Gender Equality Charter Mark, Europe wide
The creation of a Gender Equality Charter Mark (GECM) for secondary schools began in 2017 building on the Gender Respect Project, lead by DECSY from 2013 – 2016. Creating the GECM was a collaboration between organisations in UK, Hungary and Italy and funded by the EU. Further European Erasmus Plus Funding has now enabled us to create a primary version of the Charter Mark and to support six more countries (Finland, Austria, Slovakia, Poland, Croatia and Greece) to adapt the charter mark for their own national contexts.
The GECM for each country, classroom and leadership resources, a glossary and more can be found at the project website: www.gendereqaulityinschools.org
As part of this project, we have created an offline accreditation tool which has been developed by teachers and gender equality experts. The tool enables primary and secondary schools to measure progress in tackling the effects that gender stereotyping still has on pupils in relation to subject (and career) choices.
Instructions for using the audit tool:
Download the Primary School GECM audit tool (GECM Primary Audit Tool). The questions cover the areas of leadership, curriculum, environment, attitudes, and community. You might like to choose a particular focus or answer all of the questions. The tool has drop-down boxes for you to input the answer you feel is most appropriate for how your school is responding (these include Emerging, Working Towards, Developing Practice, and Embedded Practice).
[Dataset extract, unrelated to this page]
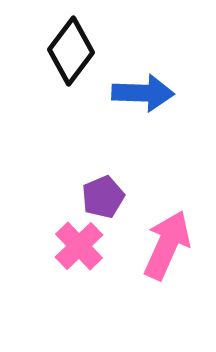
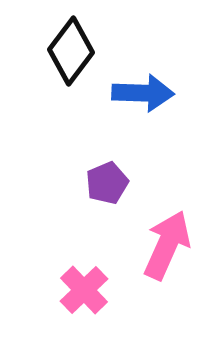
purple pentagon: moved 4 px right, 14 px up
pink cross: moved 5 px right, 44 px down
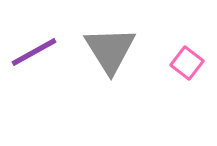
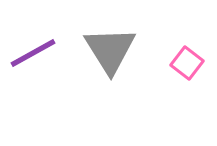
purple line: moved 1 px left, 1 px down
Once you have made your selection, in the next column the suggested action will appear.
If you are interested in using the GECM for primary schools, then please contact DECSY.
The tool for secondary schools can also be found here (GECM-Offline-version-July-2019_1).
If you would like all of the information to each answer, then here you can download the Primary Gender Equality Charter Mark: Leadership Curriculum Environment Attitudes Community
In England, DECSY has worked with the Institute of Physics and other partners to develop Gender Action www.genderaction.co.uk which aims to challenge stereotypes in nurseries, schools and colleges.